For the first time since that fateful night in Arizona last season, EJ Henderson took to the field Sunday night as a Minnesota Viking, and got some meaningful reps in. While it had been over eight months since he had any significant playing time against a real opponent, EJ was ready to see the field.
What he wasn't ready for, was the return of his Blood Fury.
"It was crazy", he said after towling down in the San Francisco locker room after the game. "I've had this happen to me before, where I kind of just lose consciousness, black out for a while, and experience the rest of the game in a red haze of anger, blood thirst, and the sounds of bones cracking and virgins dying. I used to love that sound until ... well ... you know. I thought that Rage had left my body, but I definately felt something again last night that overwhelmed me, and I know Anthony Dixon felt it too, when I jackhammered his skull into his feet."
EJ was a bit shakey after the game, disregarding his twitching as dehydration and nerves of getting back out on the field. "I was like a freshman cheerleader all over again" he said while slowly untaping his hands. And in a sense, he was. It had been months since he last snapped the neck of a quarterback, or barked etheral and immortal profanities at a wide eyed offensive linemen attempting to block him. EJ says those days of his Blood Fury were behind him though, that after his injury in 2009 he was able to find a place of peace within his body and mind which would prevent the return of that dreaded beast. But Sunday was different, and all too familiar.
"I talked to my brother after they pulled me from the game" EJ said, his head hanging in a daze. "He said I was calling to a Cthulu after making my tackles, and that I needed a towel for my mouth because I had bit a hole in my lip with some type of uncontrolled gnashing and barking at Alex Smith. It's weird, I don't even really mind the guy. He's got really pretty eyes, so I'm not sure why I would be so upset with him. But Erin said he had never seen me like this before.
"We spent so much time this offseason trying to center ourselves" EJ said, sighing into his hands. He looked sideways into a locker room mirror briefly before turning his head, perhaps afraid of what he would find. "But maybe I was just lying to myself. I mean, I know I can still play football, but I also know that my best football was played with reckless abandon. I didn't think I needed that anymore in order to be successful, but sometimes instincts just take over. Just ask Favre. Same thing happened with him on the last play of the NFC Championship Game. You just become ... not yourself when you're hurt and angry. And I don't think people would like me when I'm angry."

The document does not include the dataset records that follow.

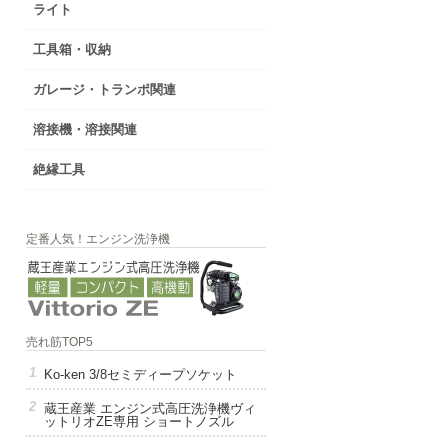
ライト
工具箱・収納
ガレージ・トランポ関連
溶接機・溶接関連
絶縁工具
定番人気！エンジン洗浄機
売れ筋TOP5
Ko-ken 3/8セミディープソケット
蔵王産業 エンジン式高圧洗浄機ヴィ
ットリオZE専用 ショートノズル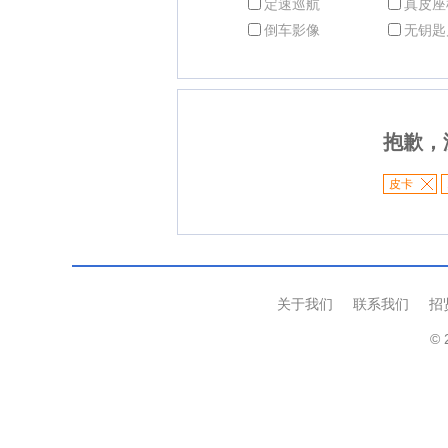
定速巡航
真皮座
倒车影像
无钥匙
抱歉，
皮卡
关于我们
联系我们
招
© 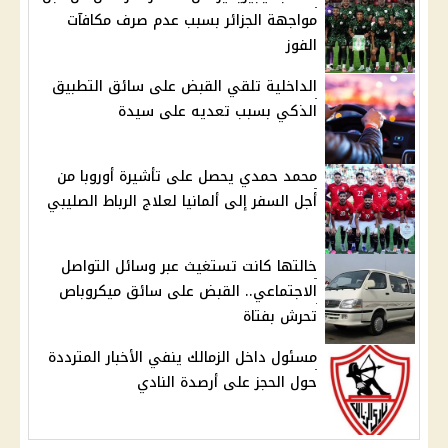
مواجهة الجزائر بسبب عدم صرف مكافآت
الفوز
الداخلية تلقي القبض على سائق التطبيق
الذكي بسبب تعديه على سيدة
محمد حمدي يحصل على تأشيرة أوروبا من
أجل السفر إلى ألمانيا لعلاج الرباط الصليبي
خالتها كانت تستغيث عبر وسائل التواصل
الاجتماعي.. القبض على سائق ميكروباص
تحرش بفتاة
مسئول داخل الزمالك ينفي الأخبار المترددة
حول الحجز على أرصدة النادي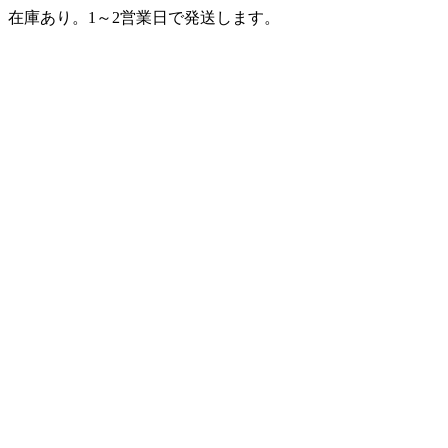
在庫あり。1～2営業日で発送します。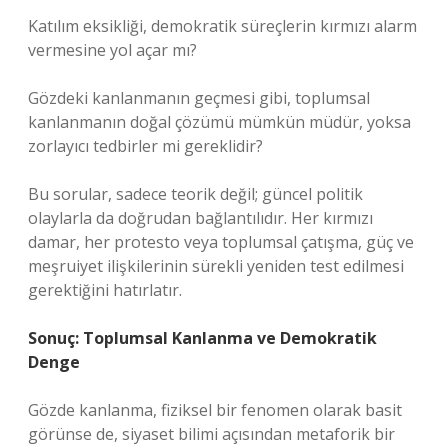
Katılım eksikliği, demokratik süreçlerin kırmızı alarm
vermesine yol açar mı?
Gözdeki kanlanmanın geçmesi gibi, toplumsal
kanlanmanın doğal çözümü mümkün müdür, yoksa
zorlayıcı tedbirler mi gereklidir?
Bu sorular, sadece teorik değil; güncel politik
olaylarla da doğrudan bağlantılıdır. Her kırmızı
damar, her protesto veya toplumsal çatışma, güç ve
meşruiyet ilişkilerinin sürekli yeniden test edilmesi
gerektiğini hatırlatır.
Sonuç: Toplumsal Kanlanma ve Demokratik
Denge
Gözde kanlanma, fiziksel bir fenomen olarak basit
görünse de, siyaset bilimi açısından metaforik bir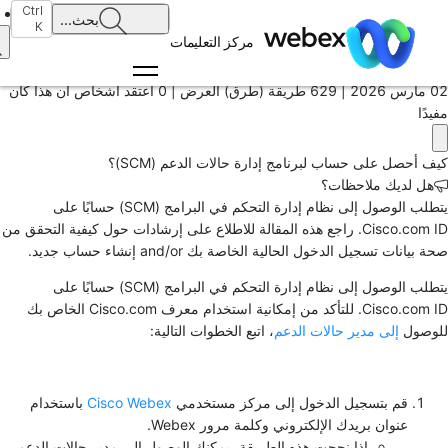
الرئيسية
Ctrl
بحث
...
K
/
مركز التعليمات
المقال
02 مارس 2026 |
629 طريقة (طرق) العرض |
0 اعتقد أشخاص أن هذا كان
مفيدًا
كيف أحصل على حساب لبرنامج إدارة حالات الدعم (SCM)؟
هل لديك ملاحظات؟
يتطلب الوصول إلى نظام إدارة التحكم في البرامج (SCM) حسابًا على
Cisco.com ID. راجع هذه المقالة للاطلاع على إرشادات حول كيفية التحقق من
صحة بيانات تسجيل الدخول الحالية الخاصة بك and/or إنشاء حساب جديد.
يتطلب الوصول إلى نظام إدارة التحكم في البرامج (SCM) حسابًا على
Cisco.com ID. للتأكد من إمكانية استخدام معرف Cisco.com الخاص بك
للوصول
إلى مدير حالات الدعم
، اتبع الخطوات التالية:
قم بتسجيل الدخول إلى مركز مستخدمي
Cisco Webex
باستخدام
عنوان بريدك الإلكتروني وكلمة مرور Webex.
إذا نجحت هذه الطريقة، يمكنك الوصول إلى مدير حالات الدعم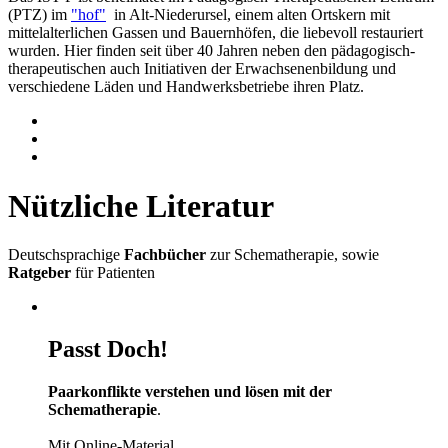
(PTZ) im
"hof"
in Alt-Niederursel, einem alten Ortskern mit
mittelalterlichen Gassen und Bauernhöfen, die liebevoll restauriert
wurden. Hier finden seit über 40 Jahren neben den pädagogisch-
therapeutischen auch Initiativen der Erwachsenenbildung und
verschiedene Läden und Handwerksbetriebe ihren Platz.
Nützliche Literatur
Deutschsprachige
Fachbücher
zur Schematherapie, sowie
Ratgeber
für Patienten
Passt Doch!
Paarkonflikte verstehen und lösen mit der
Schematherapie
.
Mit Online-Material.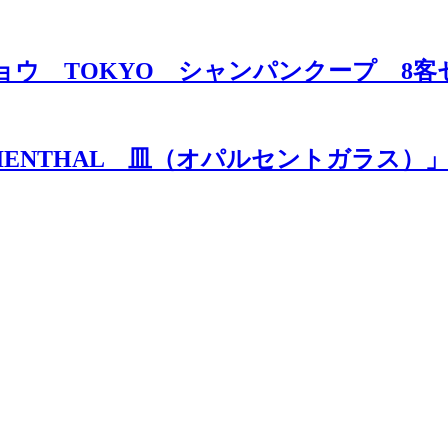
トウキョウ TOKYO シャンパンクープ 
MARIENTHAL 皿（オパルセントガラス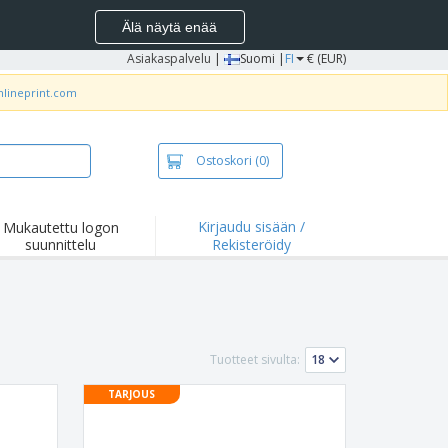
Älä näytä enää
Asiakaspalvelu
|
Suomi |
FI
€ (EUR)
nlineprint.com
Ostoskori
(0)
Kirjaudu sisään /
Mukautettu logon
suunnittelu
Rekisteröidy
okohdat ja
joukset
idat ja
lopaidat
onta
Tuotteet sivulta:
ilu
TARJOUS
yö
tyslaatikot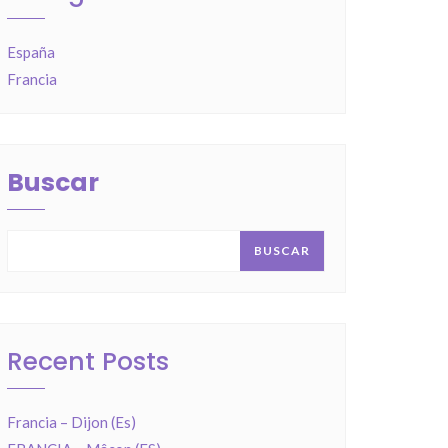
España
Francia
Buscar
BUSCAR
Recent Posts
Francia – Dijon (Es)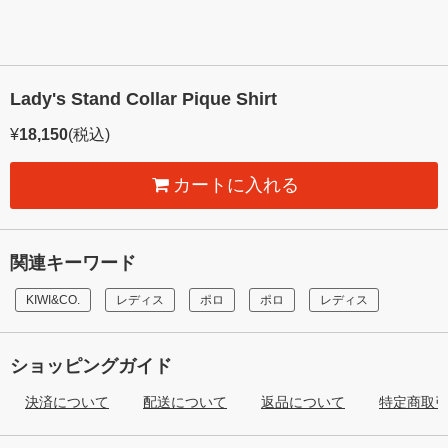
Lady's Stand Collar Pique Shirt
¥
18,150
(税込)
カートに入れる
関連キーワード
KIWI&CO.
レディス
ポロ
ポロ
レディス
ショッピングガイド
決済について
配送について
返品について
特定商取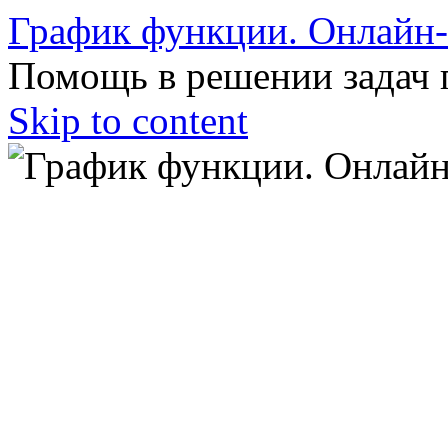
График функции. Онлайн
Помощь в решении задач 
Skip to content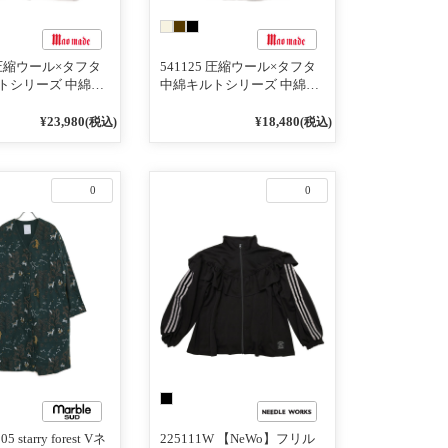
6 圧縮ウール×タフタ
541125 圧縮ウール×タフタ
トシリーズ 中綿キ
中綿キルトシリーズ 中綿キ
ッキングめっちゃ軽
ルト ドッキングめっちゃ軽
ネックAラインコー
いゆったりサイズのベスト
¥23,980
¥18,480
(税込)
(税込)
0
0
5 starry forest Vネ
225111W 【NeWo】フリル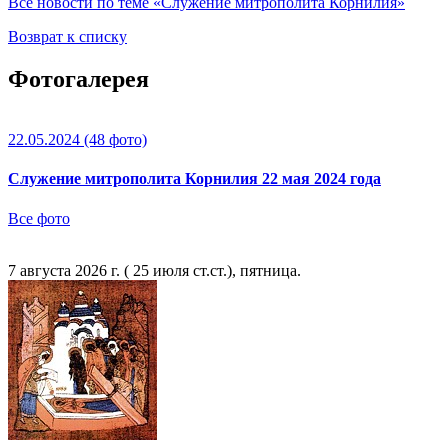
Все новости по теме «Служение митрополита Корнилия»
Возврат к списку
Фотогалерея
22.05.2024
(48 фото)
Служение митрополита Корнилия 22 мая 2024 года
Все фото
7 августа 2026 г. ( 25 июля ст.ст.), пятница.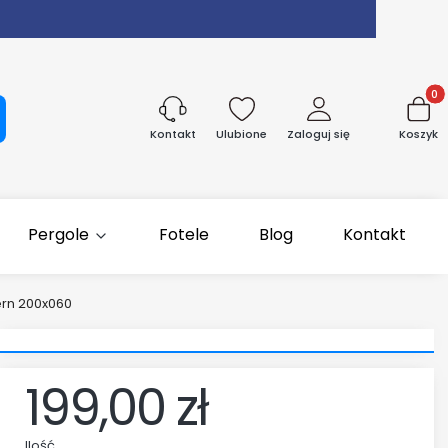
Produk
aj
Ulubione
Zaloguj się
Koszyk
Kontakt
Pergole
Fotele
Blog
Kontakt
rn 200x060
199,00 zł
Ilość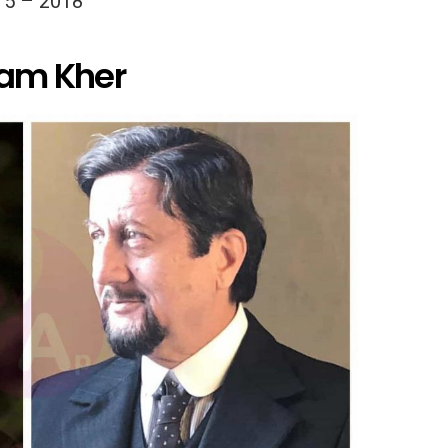
15 – 2018
am Kher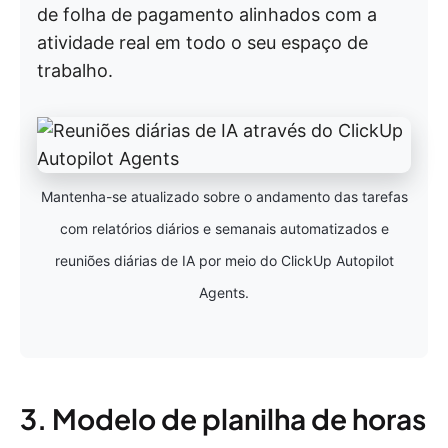
de folha de pagamento alinhados com a
atividade real em todo o seu espaço de
trabalho.
Mantenha-se atualizado sobre o andamento das tarefas
com relatórios diários e semanais automatizados e
reuniões diárias de IA por meio do ClickUp Autopilot
Agents.
3. Modelo de planilha de horas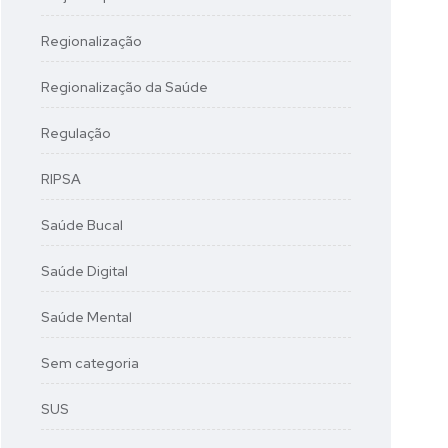
Regionalização
Regionalização da Saúde
Regulação
RIPSA
Saúde Bucal
Saúde Digital
Saúde Mental
Sem categoria
SUS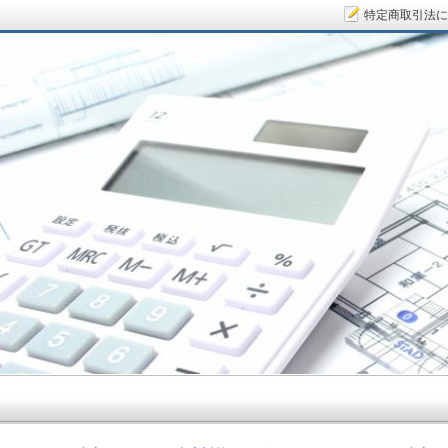
特定商取引法に
サラリーマン大家さん.COM～空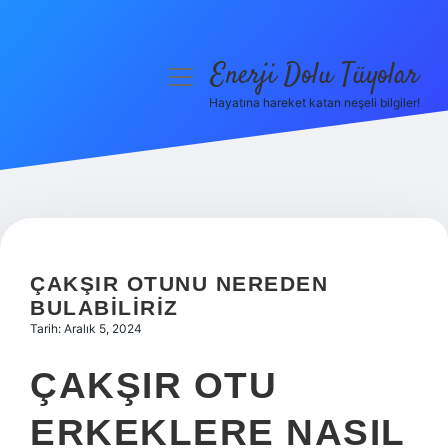
Enerji Dolu Tüyolar
menüyü
aç
Hayatına hareket katan neşeli bilgiler!
Anasayfa
Gizlilik Politikası
Yasal Uyarı
Hakkımızda
ÇAKŞIR OTUNU NEREDEN
BULABILIRIZ
Tarih: Aralık 5, 2024
ÇAKŞIR OTU
ERKEKLERE NASIL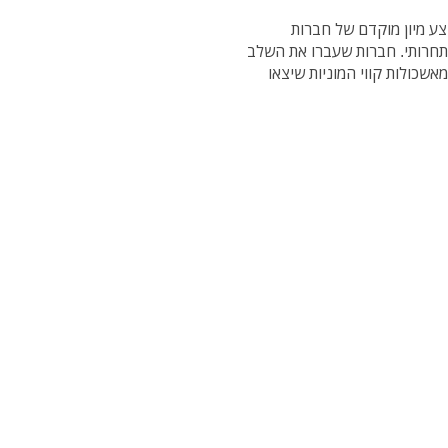
ע מיון מוקדם של חברות
חרותי. חברות שעברו את השלב
שכולות קווי המוניות שיצאו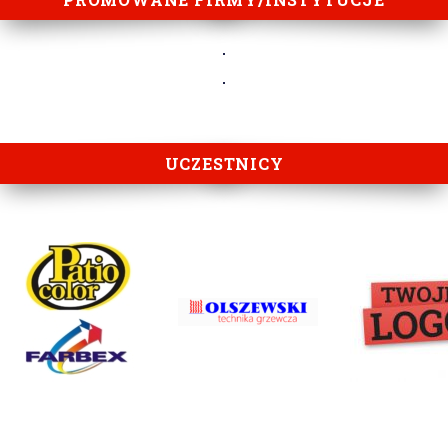
UCZESTNICY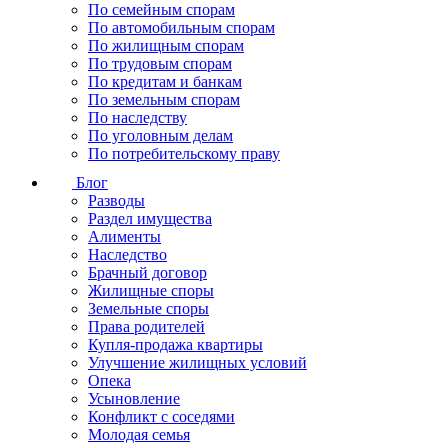
По семейным спорам
По автомобильным спорам
По жилищным спорам
По трудовым спорам
По кредитам и банкам
По земельным спорам
По наследству
По уголовным делам
По потребительскому праву
Блог
Разводы
Раздел имущества
Алименты
Наследство
Брачный договор
Жилищные споры
Земельные споры
Права родителей
Купля-продажа квартиры
Улучшение жилищных условий
Опека
Усыновление
Конфликт с соседями
Молодая семья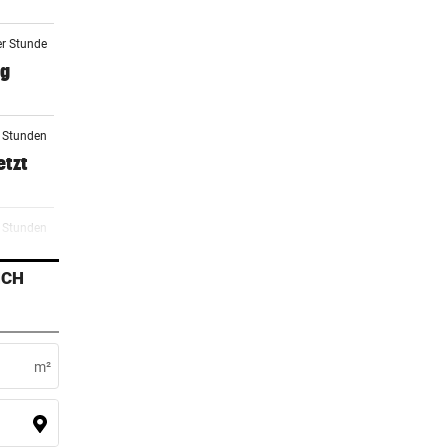
er Stunde
ag
2 Stunden
etzt
3 Stunden
e
ICH
4 Stunden
m²
4 Stunden
erden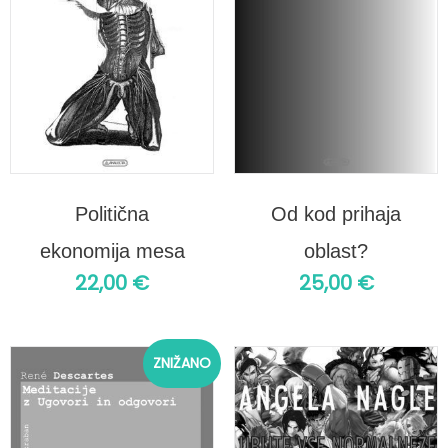
Politična
Od kod prihaja
ekonomija mesa
oblast?
22,00
€
25,00
€
Izvirna
Trenutna
ZNIŽANO
cena
cena
je
je:
bila:
29,00 €.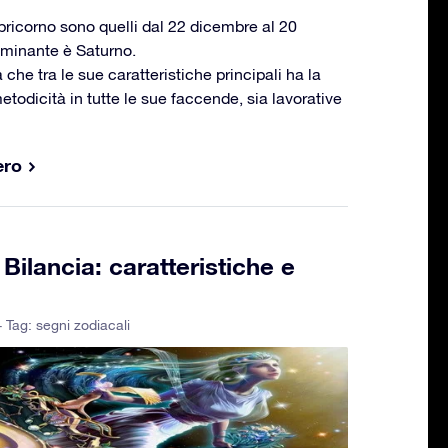
apricorno sono quelli dal 22 dicembre al 20
ominante è Saturno.
a che tra le sue caratteristiche principali ha la
metodicità in tutte le sue faccende, sia lavorative
ero
ilancia: caratteristiche e
- Tag:
segni zodiacali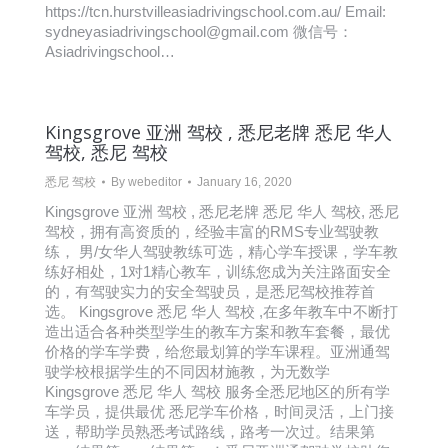
https://tcn.hurstvilleasiadrivingschool.com.au/ Email:
sydneyasiadrivingschool@gmail.com 微信号：
Asiadrivingschool…
Kingsgrove 亚洲 驾校 , 悉尼老牌 悉尼 华人
驾校, 悉尼 驾校
悉尼 驾校
By
webeditor
January 16, 2020
Kingsgrove 亚洲 驾校 , 悉尼老牌 悉尼 华人 驾校, 悉尼
驾校，拥有高资质的，经验丰富的RMS专业驾驶教
练， 男/女华人驾驶教练可选，精心学车授课，学车教
练好相处，1对1精心教车，训练您成为关注路面安全
的，有驾驶实力的安全驾驶员，是悉尼驾校推荐首
选。 Kingsgrove 悉尼 华人 驾校 ,在多年教车中不断打
造出适合各种类型学生的教车方案和教车套餐，最优
价格的学车学费，给您最划算的学车课程。亚洲通驾
驶学校根据学生的不同因材施教，为无数学
Kingsgrove 悉尼 华人 驾校 服务全悉尼地区的所有学
车学员，提供最优 悉尼学车价格，时间灵活，上门接
送，帮助学员熟悉考试路线，路考一次过。结果第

Regardless of what exactly happened Sunday night, EJ Henderson knows he can't be afraid of himself. "I've spent this offseason trying to re-identify myself as a football player with a metal plate in my leg. I've tried to not let this change who I am or how I play. I've tried to do this through spiritual and calming means. But fuck that. It doesn't calm me like biting the jugular out of a running back calms me. When I hit the field yesterday, and I heard for the first time in months my meat vessel slamming against another opponents and the soft whimper of life leaving him, I just lost my mind. I lost it, and reverted back to my old ways of the Blood Fury.
"And you know what? ... It felt good."